Quando "lu zimmile" era completamente colmo, "lu zu Nenè" si dirigeva verso la concimaia di via Schillaci, strada secondaria sotto la via Corso dei Mille e lo svuotava. Poi, tornava indietro e riprendeva il suo lavoro.
"Lu 'zu Nenè" era uno dei tanti simpatici personaggi della vecchia Salemi. Sempre sorridente, conosciuto da tutti e in tutti i quartieri, gli piaceva scherzare con i ragazzi che lo incrociavano nella Strada Mastra, a cavallo della sua paziente asina, mentre compiva uno dei suoi spostamenti per adempiere ai suoi incarichi. Veniva salutato dai "picciotti" con rispetto: "Vossia benedica, zu Nenè". A volte rispondeva "Biniditteddi," altre volte "Biniditti finu a Pasqua". E dopo Pasqua? gli chiedevano i ragazzi. "Dopo Pasqua rinnovamu". Qualche volta prendeva in giro il suo nome canticchiando questi versi: "Nenè, Nenè, chi beddu figghiu è. Avi 'nna testa quantu 'nna palla quannu camina pari c'abballa". Lo "zu Nenè", per malattia, lasciò il servizio e non si vide più in giro.
La schioppettata
Un pomeriggio di fine settembre, tra gli anni 1948 - 1950, pochi giorni prima che si aprissero le scuole un ragazzo, emigrato da parecchi decenni al Nord, s'era inerpicato su di un albero di caccamo, in una campagna tra Filci e Sinagia, per fare provvista di frutti. Fare provvista significava approvvigionarsi tanto quanto potesse bastare per sè e per la compagnia, solitamente una decina di ragazzi. Quel giorno, non si sa perché, era andato da solo a fare rifornimento.
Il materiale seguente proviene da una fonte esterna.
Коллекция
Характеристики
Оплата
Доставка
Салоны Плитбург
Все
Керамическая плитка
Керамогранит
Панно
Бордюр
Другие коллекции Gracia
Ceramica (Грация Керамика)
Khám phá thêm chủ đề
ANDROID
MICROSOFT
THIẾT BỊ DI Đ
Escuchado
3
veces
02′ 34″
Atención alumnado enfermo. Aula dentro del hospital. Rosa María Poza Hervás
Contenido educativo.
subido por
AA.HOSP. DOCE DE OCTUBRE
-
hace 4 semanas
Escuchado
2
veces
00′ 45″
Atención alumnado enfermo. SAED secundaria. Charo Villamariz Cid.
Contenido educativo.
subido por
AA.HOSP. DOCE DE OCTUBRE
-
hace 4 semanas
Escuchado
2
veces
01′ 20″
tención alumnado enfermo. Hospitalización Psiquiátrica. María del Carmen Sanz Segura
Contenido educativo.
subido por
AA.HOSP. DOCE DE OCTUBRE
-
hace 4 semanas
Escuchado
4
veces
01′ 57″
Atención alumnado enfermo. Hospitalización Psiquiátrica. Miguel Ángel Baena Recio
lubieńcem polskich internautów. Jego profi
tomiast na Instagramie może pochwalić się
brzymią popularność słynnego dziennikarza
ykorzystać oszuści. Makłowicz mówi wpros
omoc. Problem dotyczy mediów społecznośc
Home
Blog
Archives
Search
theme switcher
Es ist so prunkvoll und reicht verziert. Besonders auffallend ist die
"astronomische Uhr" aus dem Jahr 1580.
Occupato com'era ad alleggerire i rami, non si avvide che sotto l'albero si era seduto un cacciatore per riprender fiato. Era il professore. Il docente, stanco per la salita, si era adagiato all'ombra dell'albero e con il fazzoletto si asciugava il volto sudato. Improvvisamente, percepì che dalla chioma dell'albero arrivavano fruscii che interpretò come lo svolazzare di uno stormo di uccelli che, posatisi sui rami, di tanto in tanto si spostavano cambiando posizione. Il professore rivolse lo sguardo verso l'alto ma non vide nulla che potesse insospettirlo. Non provocava rumori per evitare che i volatili si spaventassero e riprendessero il volo. Si fidò del suo intuito. Imbracciò il fucile, lo puntò in direzione delle foglie che stormivano e sparò due colpi.
S'aspettava una caduta di uccelli che immaginava già in pentola. Invece dall'albero non caddero pennuti, ma venne giù il ragazzo di cui si è detto, coi glutei che sembravano un colabrodo (in quel caso un colasangue) che gridava "aiuto, aiuto! , m'ammazzaru"! Il povero professore per poco non svenne.
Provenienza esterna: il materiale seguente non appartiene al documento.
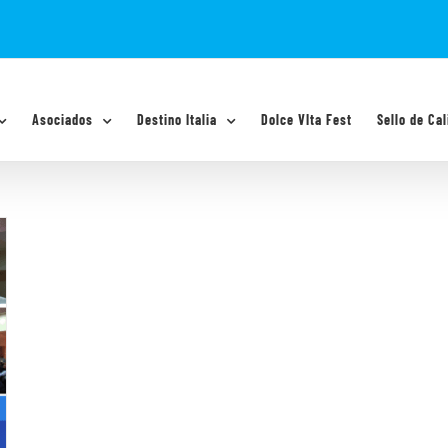
Asociados
Destino Italia
Dolce VIta Fest
Sello de Cal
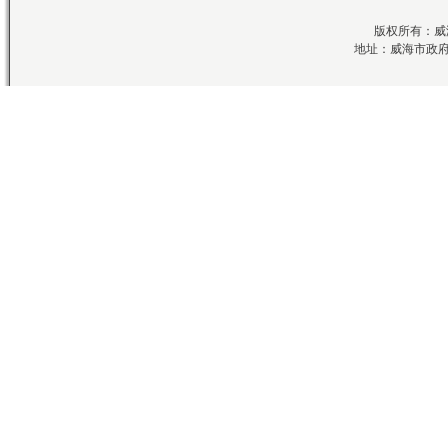
版权所有：威
地址：威海市政府七号楼科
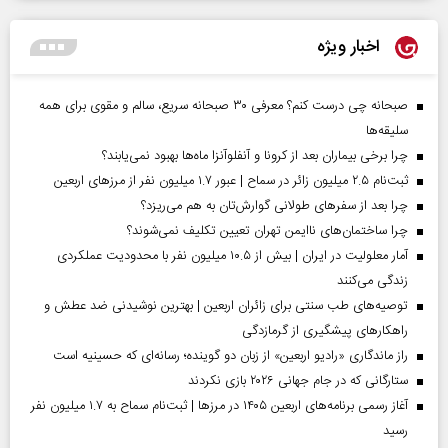
اخبار ویژه
صبحانه چی درست کنم؟ معرفی ۳۰ صبحانه سریع، سالم و مقوی برای همه
سلیقه‌ها
چرا برخی بیماران بعد از کرونا و آنفلوآنزا ماه‌ها بهبود نمی‌یابند؟
ثبت‌نام ۲.۵ میلیون زائر در سماح | عبور ۱.۷ میلیون نفر از مرز‌های اربعین
چرا بعد از سفرهای طولانی گوارش‌تان به هم می‌ریزد؟
چرا ساختمان‌های ناایمن تهران تعیین تکلیف نمی‌شوند؟
آمار معلولیت در ایران | بیش از ۱۰.۵ میلیون نفر با محدودیت عملکردی
زندگی می‌کنند
توصیه‌های طب سنتی برای زائران اربعین | بهترین نوشیدنی ضد عطش و
راهکارهای پیشگیری از گرمازدگی
راز ماندگاری «رادیو اربعین» از زبان دو گوینده؛ رسانه‌ای که حسینیه است
ستارگانی که در جام جهانی ۲۰۲۶ بازی نکردند
آغاز رسمی برنامه‌های اربعین ۱۴۰۵ در مرز‌ها | ثبت‌نام سماح به ۱.۷ میلیون نفر
رسید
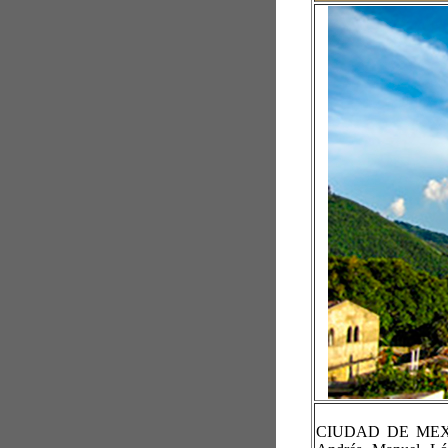
CIUDAD DE MEXIC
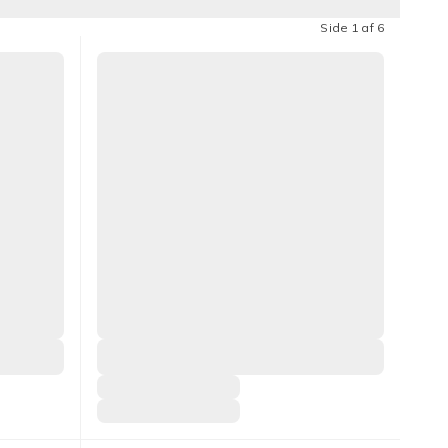
Side 1 af 6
Si fece forza e resistette perché richiamati dallo sparo e dalle grida, accorsero alcuni contadini i quali, pur essi in preda a grande preoccupazione, non si persero d'animo. Organizzarono un rapido soccorso e portarono il giovane a braccia fin sulla strada dove venne poi adagiato su di un calesse e accompagnato in ospedale, che allora si trovava nei locali dell'ex convento delle Clarisse, oggi sede dell'Ufficio Tecnico. I medici si accorsero subito che le ferite non erano gravi. Solo pochi pallini gli bucarono le natiche.
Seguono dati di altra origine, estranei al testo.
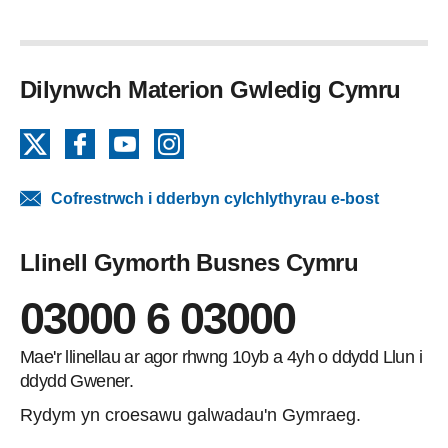
Dilynwch Materion Gwledig Cymru
X
Facebook
YouTube
Instagram
Cofrestrwch i dderbyn cylchlythyrau e-bost
Llinell Gymorth Busnes Cymru
03000 6 03000
Mae'r llinellau ar agor rhwng 10yb a 4yh o ddydd Llun i
ddydd Gwener.
Rydym yn croesawu galwadau'n Gymraeg.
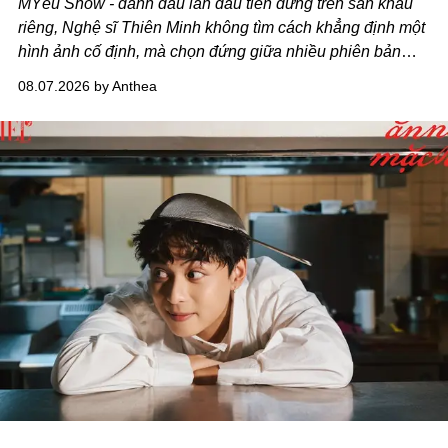
MYêu Show - đánh dấu lần đầu tiên đứng trên sân khấu
riêng, Nghệ sĩ Thiên Minh không tìm cách khẳng định một
hình ảnh cố định, mà chọn đứng giữa nhiều phiên bản
của bản thân và tinh thần thử nghiệm ấy đã dẫn anh đến
08.07.2026 by Anthea
một bộ suit lụa - như một cách "take the risk" khác, ngoài
âm nhạc.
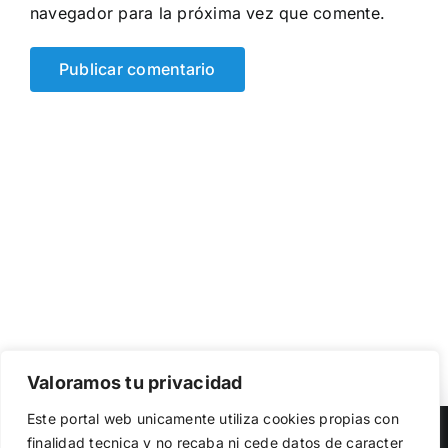
navegador para la próxima vez que comente.
Valoramos tu privacidad
Utilizamos cookies propias y de terceros para garantizar
Este portal web unicamente utiliza cookies propias con
el funcionamiento de la web, medir su uso y mejorar
Copyright 2023 |
Democracia Nacional
| All Rights Reserved
finalidad tecnica y no recaba ni cede datos de caracter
Nella sfortuna, cacciatore e vittima, furono aiutati dalla sorte: le cartucce erano caricate con pallini adatti alla caccia degli uccelli. Il giovane, aiutato dagli infermieri, venne messo in posizione prona e medici e paramedici lo liberarono dai corpi estranei. Un intervento doloroso, ma non pericoloso. Ai lamenti del ferito, qualcuno degli accompagnatori che lo confortava tenendogli la mano, scherzando parafrasava un vecchio proverbio e gli diceva che "…chi di palline (nocciòli) colpisce, di pallini (di piombo) patisce".